Antrole backed against the far wall of the hallway and scooted to my side of the door just as a wave of shots hit the spot where he had been crouched. Shouting at the civilian had given away his position.
He hunkered down next to me with his pistol up, and I felt the tide turning. All we had to do was move down the hallway and wait for the cavalry to arrive. Calls to 911 had to be flooding in about now. Time was on our side.
Then a shotgun blast blew a hand-size hole just above my head. Jesus Christ. It felt like it had come from a bazooka. I choked on some of the drywall dust launched into the air and blinked to clear it out of my eyes. Sweat gathered on my forehead, and I felt myself pant.
The shotgun racked on the other side of the wall. The shooter would fire again at any second.
Antrole yelled, “Clip.”
He was reloading, so I needed to keep my gun up. Our training would save us.
I saw a shadow pass the hole in the wall where the shotgun had done its work and fired twice as Antrole opened up on the doorway again. Someone hit the floor hard on the other side of the wall.
Bullets hit the wall all around us after Antrole fired. He stumbled awkwardly onto the floor.

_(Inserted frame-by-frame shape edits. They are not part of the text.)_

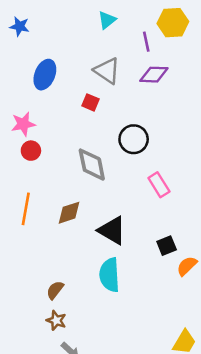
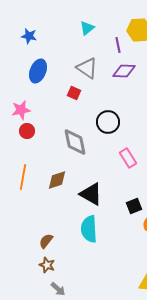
blue star: (20, 26) -> (29, 36), moved

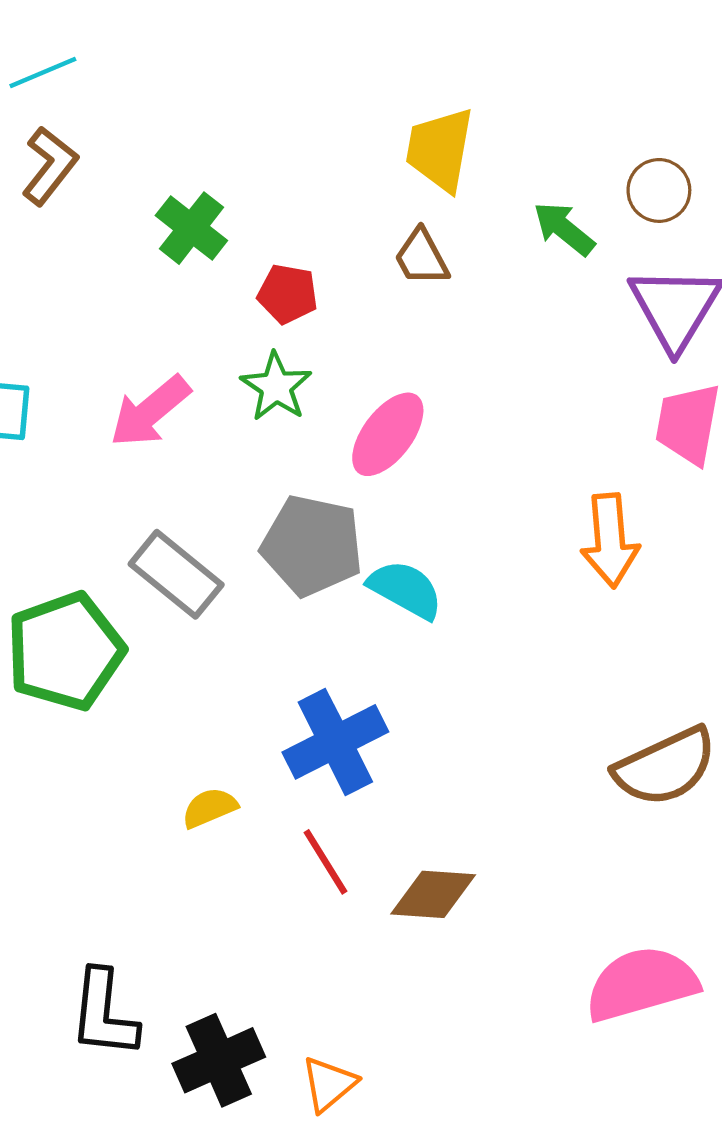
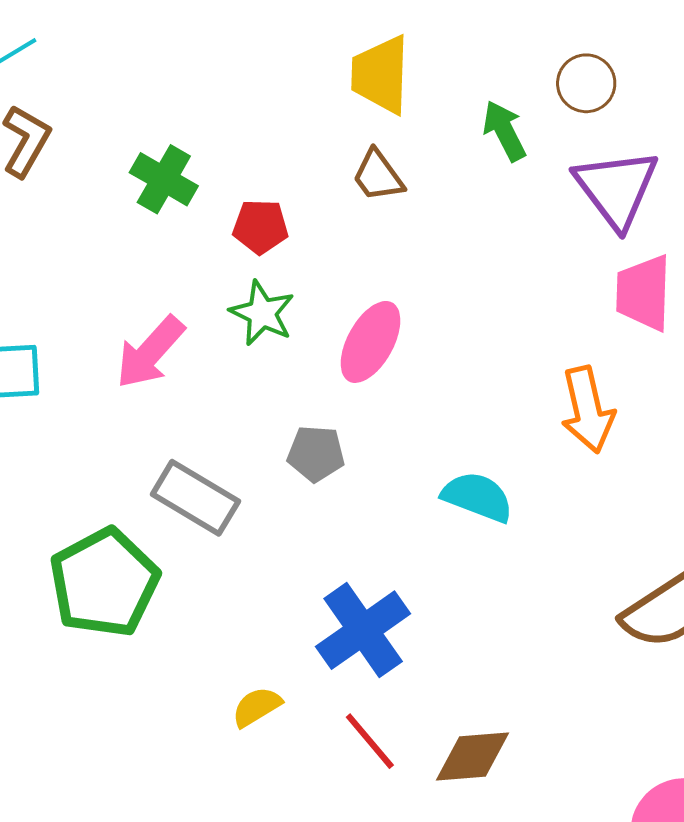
green arrow: (564, 229) -> (504, 131), turned 32
gray pentagon: (312, 545) -> (316, 454), size x0.6
cyan semicircle: (405, 590) -> (477, 497), moved

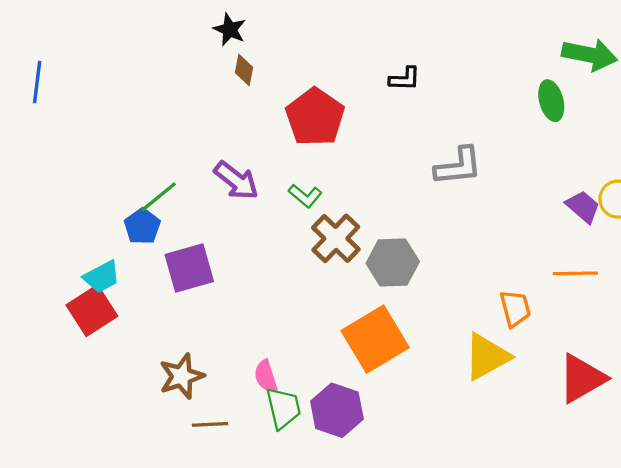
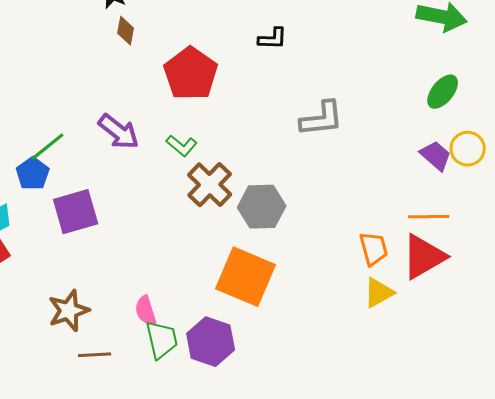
green ellipse: (551, 101) -> (443, 92), moved, turned 54
orange square: (375, 339) -> (246, 277), turned -36
yellow triangle: (487, 357) -> (379, 293), moved, size x0.7
red triangle: (582, 378) -> (424, 257), moved

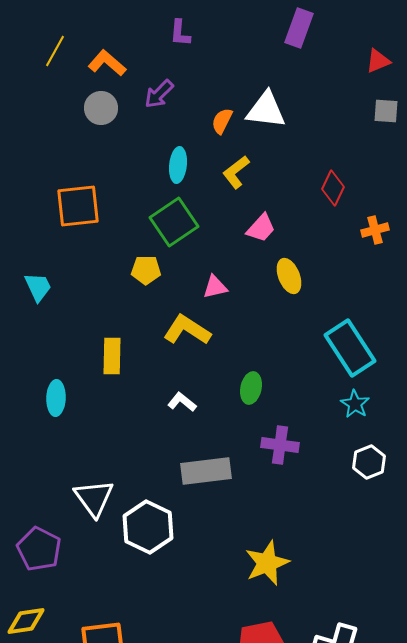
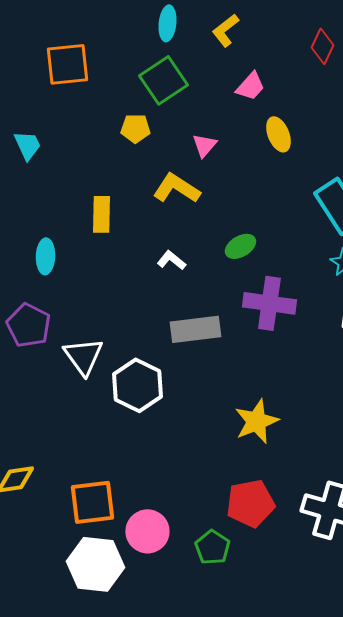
pink triangle: (215, 287) -> (204, 145), turned -36
green ellipse: (251, 388) -> (240, 246), turned 48
purple cross: (280, 445) -> (269, 303), size x1.4
purple pentagon: (39, 549) -> (28, 325), moved

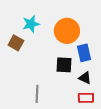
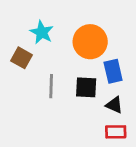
cyan star: (31, 24) -> (42, 32), turned -30
gray line: (37, 94) -> (51, 86), moved

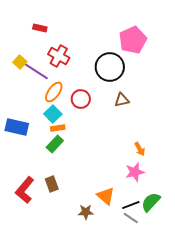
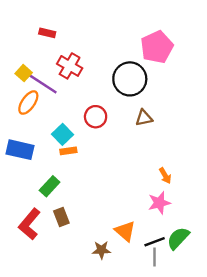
orange ellipse: (54, 92) -> (28, 103), moved
green rectangle: (55, 144) -> (50, 186), moved
gray line: (131, 218) -> (155, 257), turned 56

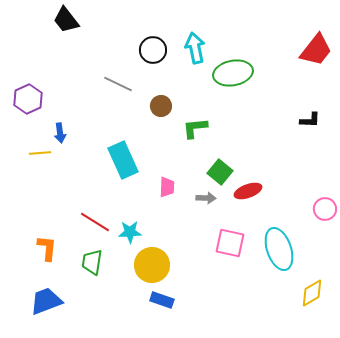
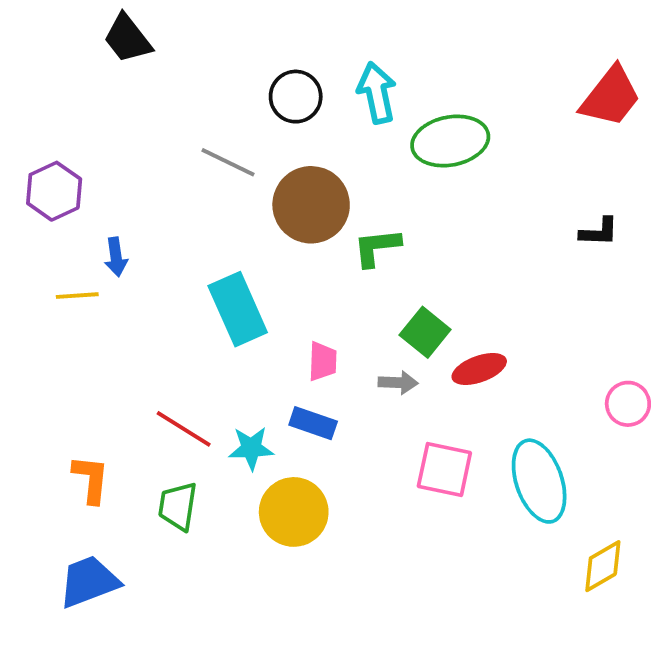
brown circle: (161, 106) -> (311, 205), size x1.8
blue rectangle: (162, 300) -> (313, 423), moved

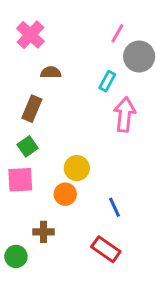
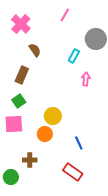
pink line: (117, 33) -> (65, 15), moved
brown semicircle: (51, 72) -> (35, 50), turned 56
pink arrow: (125, 114) -> (86, 79), size x0.6

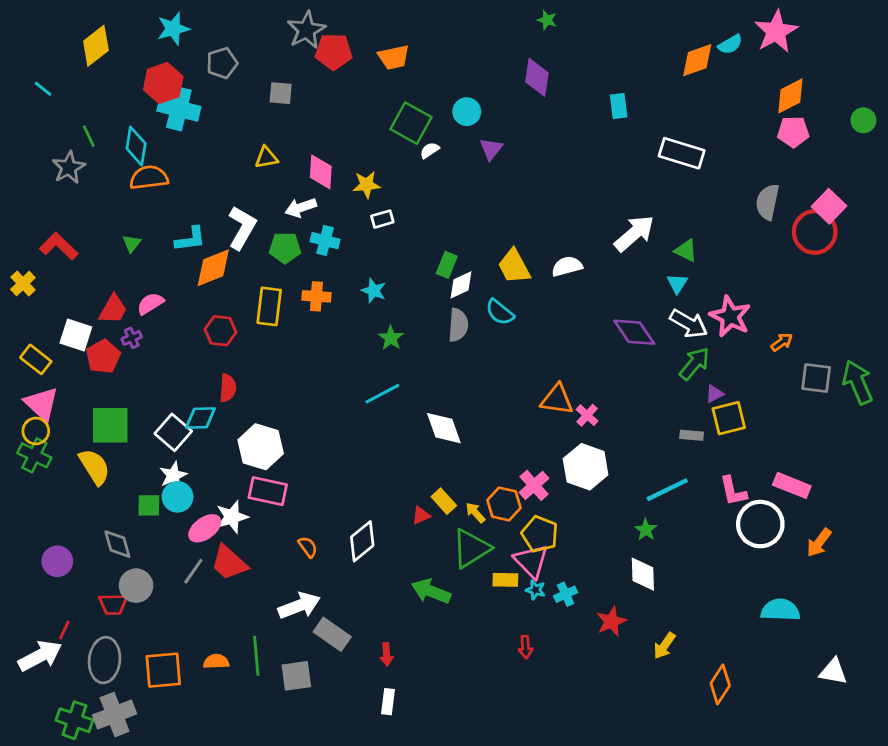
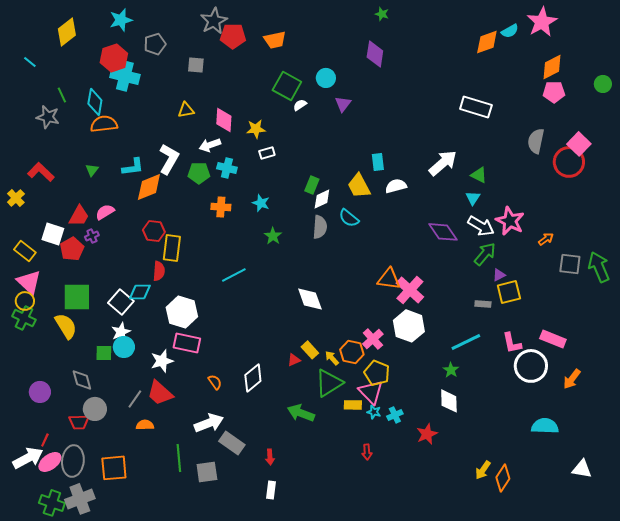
cyan rectangle: (619, 106) -> (378, 162), moved
gray star: (69, 168) -> (48, 117), turned -30
yellow rectangle: (269, 306) -> (172, 248), moved
cyan line: (382, 394) -> (234, 275), moved
pink cross: (587, 415) -> (410, 290), size x1.8
pink ellipse: (205, 528) -> (50, 462), moved
yellow arrow: (664, 646) -> (483, 470), moved
orange semicircle: (216, 661) -> (145, 425), moved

I looked down and saw that Antrole had been hit in the leg. Blood was pumping out onto the cheap carpet, making the washed-out colors in the fabric come alive with red.
I leaned in close and said, “Can you walk?”
“If it will get us away from here, hell, yes.”
It felt like maybe the gunfight was over. No one was shooting, a welcome change.
Something flew out the door and bounced back off the wall. It made an odd thumping sound on the floor right in front of the door. I saw it roll around in odd arcs on the ground.
Too late I realized it was a hand grenade.
Chapter 5
My eyes focused on the old-style army pineapple grenade, almost hypnotized.
Instinctively, I reached down and grabbed Antrole by the collar. He raised his pistol and fired at whoever had tossed the hand grenade from the other side of the door. It was tough pulling 180 pounds across the rough, cheap carpet, an exercise in physics and friction.
I couldn’t tell how many shooters were left inside the apartment, but Antrole was laying down fire to keep their heads down. At least one of them was still active. I could hear him scuttling around the apartment, then he fired a round through the wall.
Someone at the other end of the hallway popped out of an apartment and started to run. A young man in a white T-shirt disappeared down the stairwell. It distracted the shooter in the apartment, too. For an instant, everything went quiet.
When I had dragged Antrole a few feet down the hallway, his collar gave way and ripped completely from his coat. I tumbled backward onto the floor and felt a sting of pain, a finger on my left hand turned awkwardly. I desperately reached out to grab my partner again. It felt like I had dropped him down a well. I shouted something, but by now my ears were ringing so badly I don’t even know what I said.
That’s when it happened. The grenade detonated.
A giant wave of light and heat. I don’t know that I’d ever experienced anything close to it. I couldn’t even say it made a sound, my ears shut down so fast.
I felt pain on my forehead, but only for a moment.
Then everything went cloudy.
Then it went dark.
Chapter 6
Alex stood with the nearly naked men on the edge of the building, looking toward the sound of the gunfire. She casually raised her camera and focused it. She knew exactly which building the sound was coming from.
She knew which building it was because she had chosen it. Just as she’d set up this photo shoot.
It was one of several contracts she had taken here in New York City for a Mexican drug cartel. Fashion photography provided her with a cover for the way she made her real income.
Alex snapped photo after photo, watching the flash of the explosion through her lens almost a second before the sound of it reached her ears. It was a low, hollow thump. But first she saw the windows blow out and a burst of flame shoot into the air. It was spectacular.